2) Candace Wiley and Monifa Lemons Jackson's Final Moment

Courtesy of Anna K. Stone Photography

After all the smoke cleared and the retreat neared its end, Candace and Monifa shared a touching moment at the center of the floor in the all-purpose facility at Santee State Park called the Village Round. With their tears and hugs for each other, they exuded the hard work, pressure, and obstacles ever present in taking on a grassroots poetry conference. These ladies are pioneers, and in this moment, we received only a glimpse into their daily struggle.

1) Nikky Finney

Courtesy of Anna K. Stone Photography
Whether you are a poet or writer, novice or experienced, if you sat in on what I am calling the Master Class with Nikky Finney on the last night of the retreat, you were inspired to do anything!

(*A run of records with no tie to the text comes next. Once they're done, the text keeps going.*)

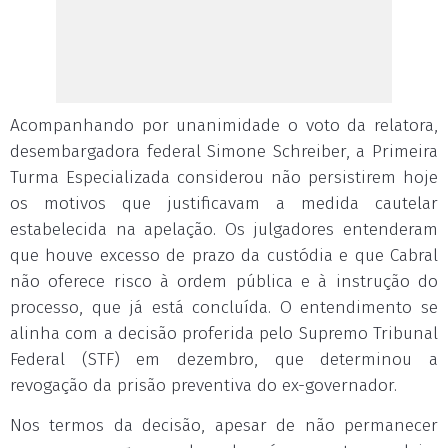
Acompanhando por unanimidade o voto da relatora,
desembargadora federal Simone Schreiber, a Primeira
Turma Especializada considerou não persistirem hoje
os motivos que justificavam a medida cautelar
estabelecida na apelação. Os julgadores entenderam
que houve excesso de prazo da custódia e que Cabral
não oferece risco à ordem pública e à instrução do
processo, que já está concluída. O entendimento se
alinha com a decisão proferida pelo Supremo Tribunal
Federal (STF) em dezembro, que determinou a
revogação da prisão preventiva do ex-governador.
Nos termos da decisão, apesar de não permanecer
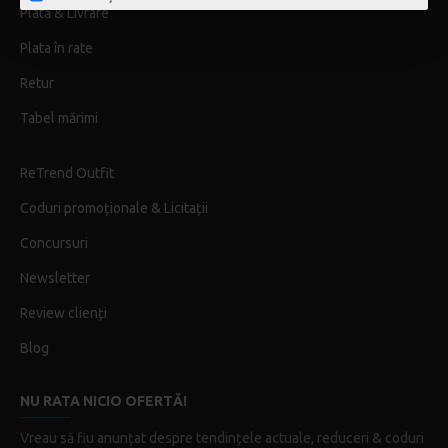
Plată & Livrare
Plata în rate
Retur
Tabel mărimi
ReTrend Outfit
Coduri promoționale & Licitații
Concursuri
Newsletter
Review clienți
Blog
NU RATA NICIO OFERTĂ!
Vreau să fiu anunțat despre tendințele actuale, reduceri & coduri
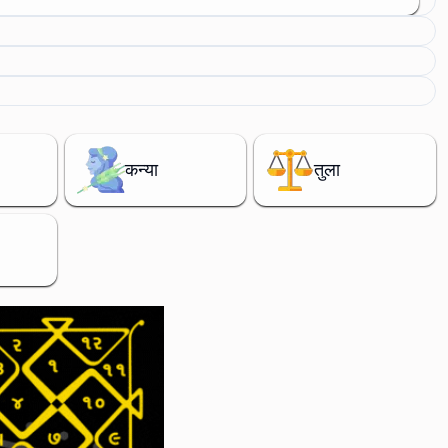
कन्या
तुला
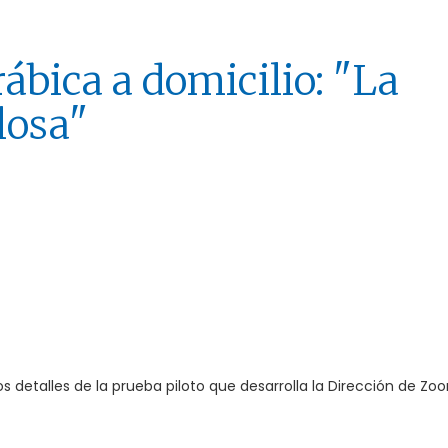
ábica a domicilio: "La
losa"
 detalles de la prueba piloto que desarrolla la Dirección de Zoo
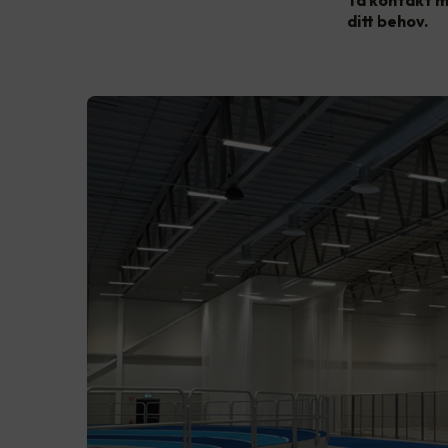
Ta kontakt m
ditt behov.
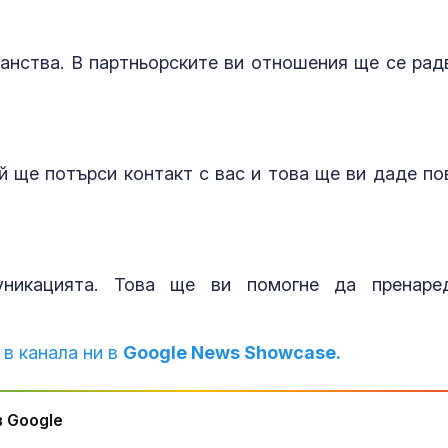
нанства. В партньорските ви отношения ще се рад
й ще потърси контакт с вас и това ще ви даде по
никацията. Това ще ви помогне да пренаре
 в канала ни в
Google News Showcase.
 Google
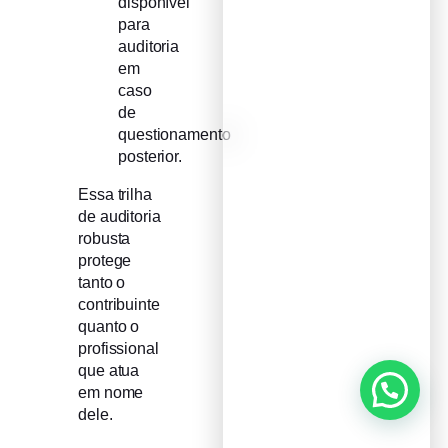
disponível
para
auditoria
em
caso
de
questionamento
posterior.
Essa trilha
de auditoria
robusta
protege
tanto o
contribuinte
quanto o
profissional
que atua
em nome
dele.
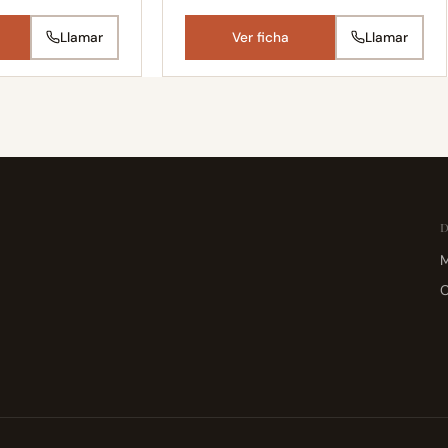
Llamar
Ver ficha
Llamar
M
C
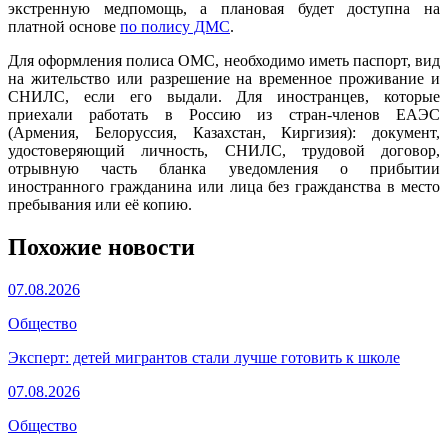
экстренную медпомощь, а плановая будет доступна на
платной основе
по полису ДМС
.
Для оформления полиса ОМС, необходимо иметь паспорт, вид
на жительство или разрешение на временное проживание и
СНИЛС, если его выдали. Для иностранцев, которые
приехали работать в Россию из стран-членов ЕАЭС
(Армения, Белоруссия, Казахстан, Киргизия): документ,
удостоверяющий личность, СНИЛС, трудовой договор,
отрывную часть бланка уведомления о прибытии
иностранного гражданина или лица без гражданства в место
пребывания или её копию.
Похожие новости
07.08.2026
Общество
Эксперт: детей мигрантов стали лучше готовить к школе
07.08.2026
Общество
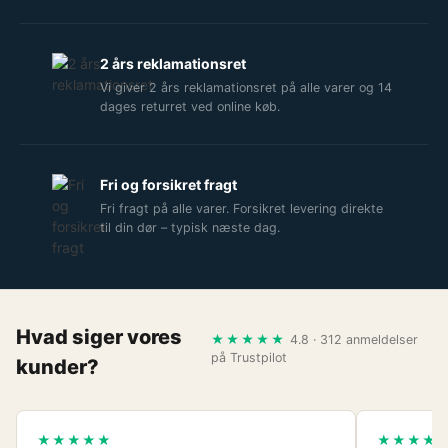
2 års reklamationsret
Vi giver 2 års reklamationsret på alle varer og 14
dages returret ved online køb.
Fri og forsikret fragt
Fri fragt på alle varer. Forsikret levering direkte
til din dør – typisk næste dag.
Hvad siger vores
★★★★★
4.8 · 312 anmeldelser
på Trustpilot
kunder?
★★★★★
★★★★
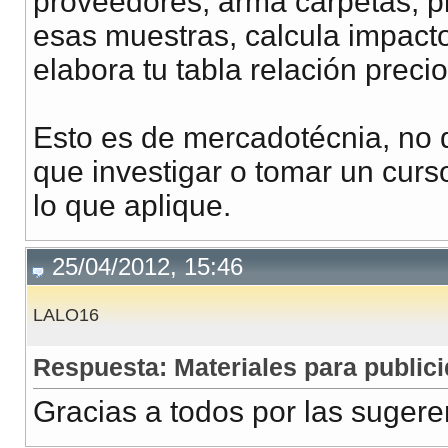
proveedores, arma carpetas, p
esas muestras, calcula impacto
elabora tu tabla relación precio
Esto es de mercadotécnia, no 
que investigar o tomar un curs
lo que aplique.
25/04/2012, 15:46
LALO16
Respuesta: Materiales para publici
Gracias a todos por las sugere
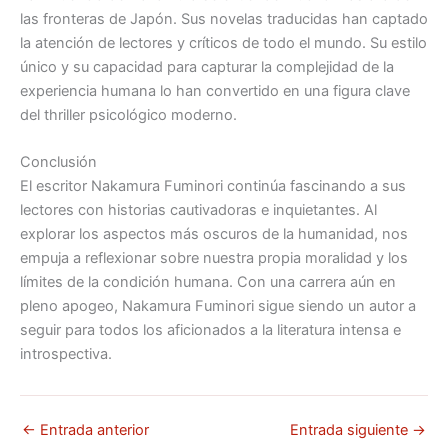
las fronteras de Japón. Sus novelas traducidas han captado
la atención de lectores y críticos de todo el mundo. Su estilo
único y su capacidad para capturar la complejidad de la
experiencia humana lo han convertido en una figura clave
del thriller psicológico moderno.
Conclusión
El escritor Nakamura Fuminori continúa fascinando a sus
lectores con historias cautivadoras e inquietantes. Al
explorar los aspectos más oscuros de la humanidad, nos
empuja a reflexionar sobre nuestra propia moralidad y los
límites de la condición humana. Con una carrera aún en
pleno apogeo, Nakamura Fuminori sigue siendo un autor a
seguir para todos los aficionados a la literatura intensa e
introspectiva.
←
Entrada anterior
Entrada siguiente
→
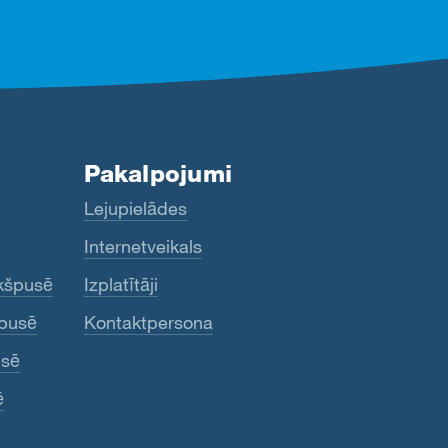
Pakalpojumi
Lejupielādes
Internetveikals
ekšpusē
Izplatītāji
rpusē
Kontaktpersona
usē
ē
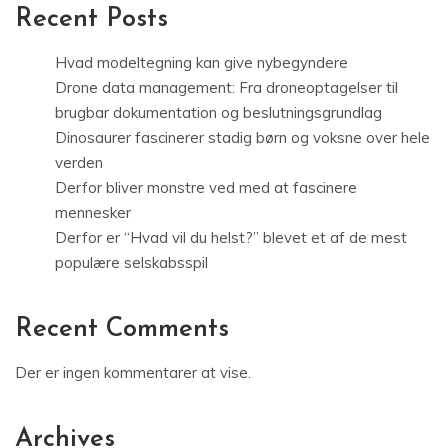
Recent Posts
Hvad modeltegning kan give nybegyndere
Drone data management: Fra droneoptagelser til
brugbar dokumentation og beslutningsgrundlag
Dinosaurer fascinerer stadig børn og voksne over hele
verden
Derfor bliver monstre ved med at fascinere
mennesker
Derfor er “Hvad vil du helst?” blevet et af de mest
populære selskabsspil
Recent Comments
Der er ingen kommentarer at vise.
Archives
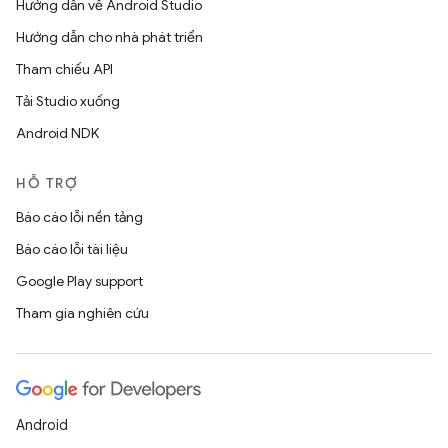
Hướng dẫn về Android Studio
Hướng dẫn cho nhà phát triển
Tham chiếu API
Tải Studio xuống
Android NDK
HỖ TRỢ
Báo cáo lỗi nền tảng
Báo cáo lỗi tài liệu
Google Play support
Tham gia nghiên cứu
Android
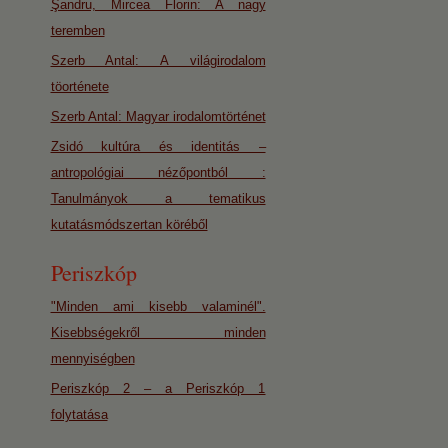
Şandru, Mircea Florin: A nagy
teremben
Szerb Antal: A világirodalom
töorténete
Szerb Antal: Magyar irodalomtörténet
Zsidó kultúra és identitás –
antropológiai nézőpontból :
Tanulmányok a tematikus
kutatásmódszertan köréből
Periszkóp
"Minden ami kisebb valaminél".
Kisebbségekről minden
mennyiségben
Periszkóp 2 – a Periszkóp 1
folytatása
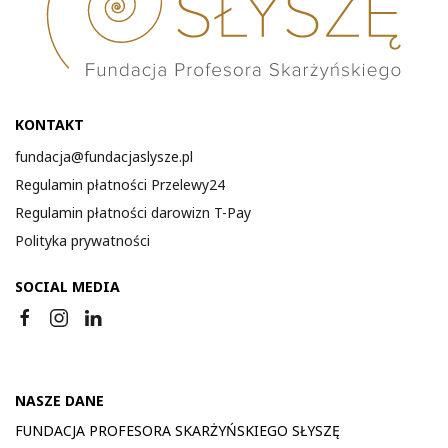
KONTAKT
fundacja@fundacjaslysze.pl
Regulamin płatności Przelewy24
Regulamin płatności darowizn T-Pay
Polityka prywatności
SOCIAL MEDIA
NASZE DANE
FUNDACJA PROFESORA SKARŻYŃSKIEGO SŁYSZĘ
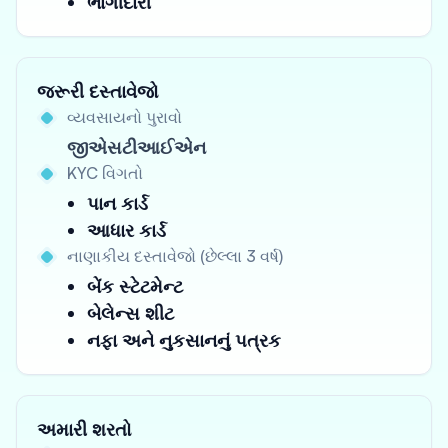
ભાગીદારી
જરૂરી દસ્તાવેજો
વ્યવસાયનો પુરાવો
જીએસટીઆઈએન
KYC વિગતો
પાન કાર્ડ
આધાર કાર્ડ
નાણાકીય દસ્તાવેજો (છેલ્લા 3 વર્ષ)
બેંક સ્ટેટમેન્ટ
બેલેન્સ શીટ
નફા અને નુકસાનનું પત્રક
અમારી શરતો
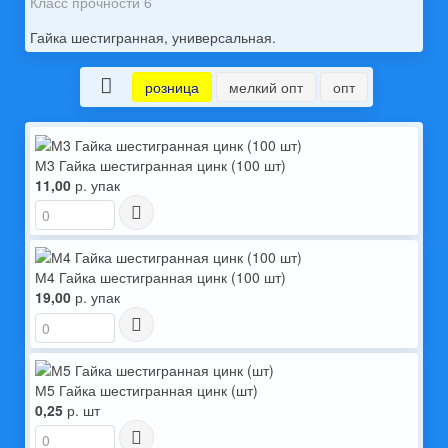
Класс прочности 6
Гайка шестигранная, универсальная.
розница
мелкий опт
опт
М3 Гайка шестигранная цинк (100 шт)
11,00
р. упак
М4 Гайка шестигранная цинк (100 шт)
19,00
р. упак
М5 Гайка шестигранная цинк (шт)
0,25
р. шт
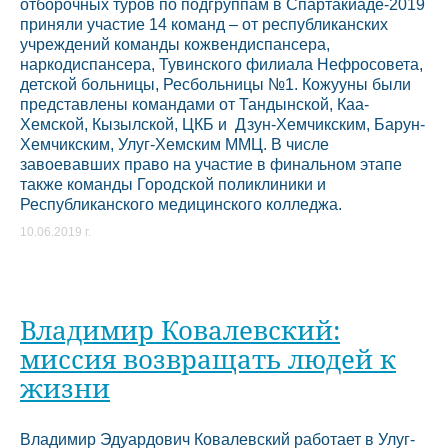
отборочных туров по подгруппам в Спартакиаде-2019
приняли участие 14 команд – от республиканских
учреждений команды кожвендиспансера,
наркодиспансера, Тувинского филиала Нефросовета,
детской больницы, Ресбольницы №1. Кожууны были
представлены командами от Тандынской, Каа-
Хемской, Кызылской, ЦКБ и Дзун-Хемчикским, Барун-
Хемчикским, Улуг-Хемским ММЦ. В числе
завоевавших право на участие в финальном этапе
также команды Городской поликлиники и
Республиканского медицинского колледжа.
10.06.2019 г.
Владимир Ковалевский:
миссия возвращать людей к
жизни
Владимир Эдуардович Ковалевский работает в Улуг-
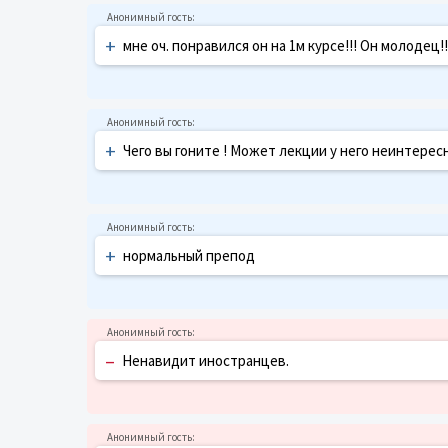
+
мне оч. понравился он на 1м курсе!!! Он молодец!!
+
Чего вы гоните ! Может лекции у него неинтерес
+
нормальный препод
–
Ненавидит иностранцев.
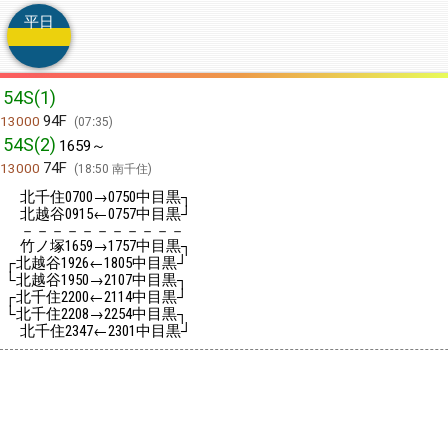
平日
54S(1)
94F
13000
07:35
54S(2)
1659～
74F
13000
18:50 南千住
北千住
→
中目黒┐
0700
0750
北越谷
←
中目黒┘
0915
0757
－－－－－－－－－－－
竹ノ塚
→
中目黒┐
1659
1757
┌北越谷
←
中目黒┘
1926
1805
└北越谷
→
中目黒┐
1950
2107
┌北千住
←
中目黒┘
2200
2114
└北千住
→
中目黒┐
2208
2254
北千住
←
中目黒┘
2347
2301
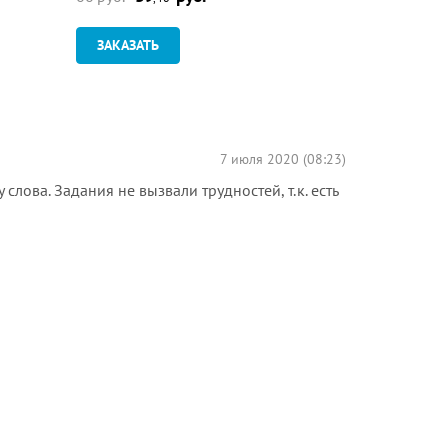
ЗАКАЗАТЬ
ЗАКАЗАТ
7 июля 2020 (08:23)
лова. Задания не вызвали трудностей, т.к. есть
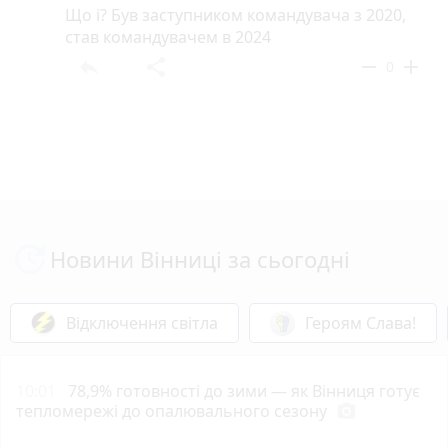
Що і? Був заступником командувача з 2020,
став командувачем в 2024
reply
share
remove
add
0
Новини Вінниці за сьогодні
Відключення світла
Героям Слава!
10:01
78,9% готовності до зими — як Вінниця готує
тепломережі до опалювального сезону
photo_camera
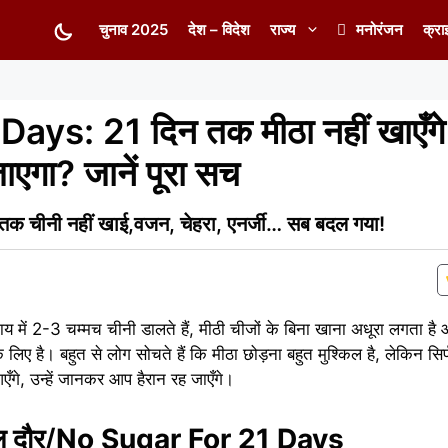
चुनाव 2025
देश – विदेश
राज्य
मनोरंजन
क्रा
ys: 21 दिन तक मीठा नहीं खाएँगे
जाएगा? जानें पूरा सच
चीनी नहीं खाई,वजन, चेहरा, एनर्जी… सब बदल गया!
 में 2-3 चम्मच चीनी डालते हैं, मीठी चीजों के बिना खाना अधूरा लगता है 
लिए है। बहुत से लोग सोचते हैं कि मीठा छोड़ना बहुत मुश्किल है, लेकिन सिर्
ँगे, उन्हें जानकर आप हैरान रह जाएँगे।
ल दौर/
No Sugar For 21 Days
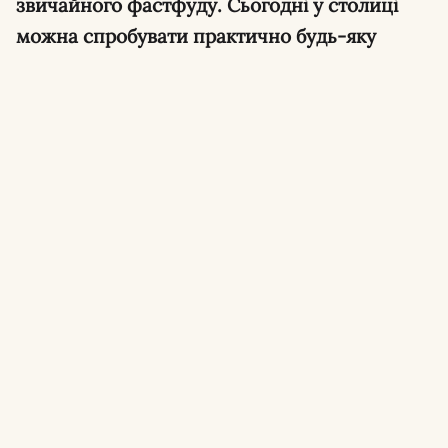
звичайного фастфуду. Сьогодні у столиці
можна спробувати практично будь-яку
варіацію цієї популярної страви: від
класичної неаполітанської із сертифікатами
міжнародних асоціацій до хрусткої нью-
йоркської, пишної детройтської чи римської
на довгастому тісті.
У столиці працюють сотні закладів, але лише
частина з них формує справжні тренди,
експериментує з тривалою ферментацією
тіста та імпортує найкращі італійські
інгредієнти. У цьому огляді зібрано 15
найкращих піцерій Києва з адресами,
особливостями меню та причинами, чому їх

Nikky Finney is the 2011 National Book Award for Poetry winner for her collection Head Off and Split. Her time there alone could have encompassed this entire blog. She gave us bread from her quotes and moments there that we could feast on for a lifetime.

"Don't keep handing the work out if you haven't done the work on the page...You have to understand that you don't have to be modest: you have to be humble...You've got to be willing to work with the spotlight off...Do not move [from the page] until you write something that surprises you!"

A bonus of the retreat was (not networking) developing relationships with hungry poets who focus on their craft and their place in poetry and history. This was one of the top ten moments of my existence, and its full impact on my life is yet to be determined. This movement among poets of color is set to change the world one line at a time, especially in the face of threats against our humanity.